カナタはクロカにフッと笑いながら話した。

「でも、ま…相手が力で向かって来るんじゃ仕方がない。身を守る為にも力を必要とするのは仕方のない事だ。母君達を止めたいのなら お前は剣を持たねばならないだろうよ」

「……そうですね」

今、自分は決断を迫られてる時なんだ……嫌でも取らねばならない剣もあるのだ…とクロカは思った。

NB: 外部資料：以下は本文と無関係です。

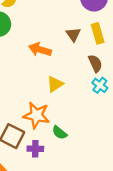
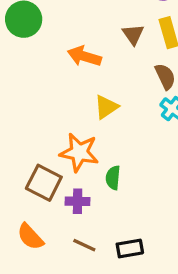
green semicircle: (60, 133) -> (113, 178), turned 56

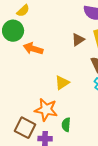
brown triangle: (133, 34) -> (78, 40), turned 32
orange arrow: (84, 56) -> (33, 49), moved

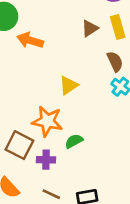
green semicircle: (66, 125) -> (74, 141), turned 56

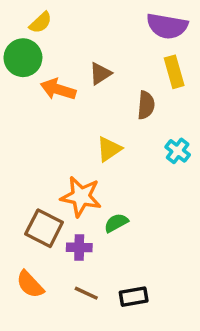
brown triangle: (90, 28) -> (100, 74), moved
brown semicircle: (115, 62) -> (146, 105), moved, turned 30

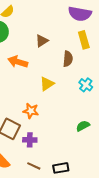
orange arrow: (58, 89) -> (18, 62), moved
orange star: (81, 197) -> (31, 111), size x0.7
green semicircle: (116, 223) -> (83, 126), moved

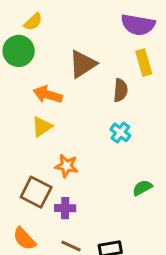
brown triangle: (42, 41) -> (83, 64), size x1.5
yellow triangle: (47, 84) -> (42, 127), moved
cyan cross: (86, 85) -> (120, 132), moved

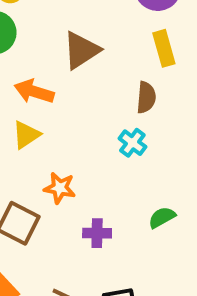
brown semicircle: (120, 90) -> (146, 97), moved
purple cross: (65, 208) -> (97, 233), moved

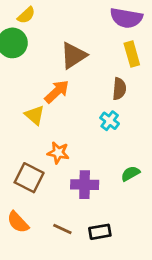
orange arrow: (34, 92) -> (57, 92), moved, turned 120
yellow triangle: (26, 135) -> (35, 115), turned -45
purple cross: (97, 233) -> (85, 185), size x1.4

「…私は…何の為に城を出たのだ…何の為に母の元から去ったのだ…ジッとしている暇などない!!ゆかねば!!」

「お!その粋だ!」

クロカの目に力が入る…その眼差しはこれまでの弱々しかった頼りなさはミジンも感じさせられなかった。

「んで、宛ては…あるのか?」

「ええ」

「どうされるのですか?クロカ様…」

「精霊様にお力をお借りします」

「は…?精霊?」

クロカの思わぬ発言に町長とカナタは目を見合わせた。

「闇の世界と光の世界にそれぞれ3人の精霊様がいらっしゃいます。精霊様の所へお訪ねし、力をお貸し頂ける様お願いします」

「精霊って本当にいるのか?!単なる伝説じゃなかったのか?!」

「はい。ちゃんとご健在されてますよ。精霊様の詳しいお話しは 王族の名を持つ者のみに伝わる事しか許されていませんから、カナタさんが驚かれるのは無理のない事です」

クロカが そう言うとカナタは目を見開きながら話し出した。

「へぇー!へぇー!すげぇ!!そう聞くと やっぱり あんた本当に王子なんだって思うぞ!!」

「んもう!私は ほとんどの皆さんにそう言われている気がします…。何故 私が王子と分かると皆さん驚かれるのでしょう?」

「だって話しやすいから つい友達感覚になっちまうんだよ。親しみやすいって事だ。きっと皆悪気はないと思うぞ」

「…なら良いんですケド」

クロカはプクッとホッペを膨らませた。

すると…外からドカーンと大きな爆発音が聞こえて来た。
クロカ達は急いで外へ出た。

「おい!!カナタァァア!!約束通り焼きを入れに来たぜぇ!!こっちに来いや!!こるぁあ!!」

爆発音の元はラキュルスの奴らだった。

「やかましい奴らだ」

カナタは静かにラキュルスへ向かって行った。

「カナタさん!!」

この出来事がクロカにとって悲劇の幕開けだった。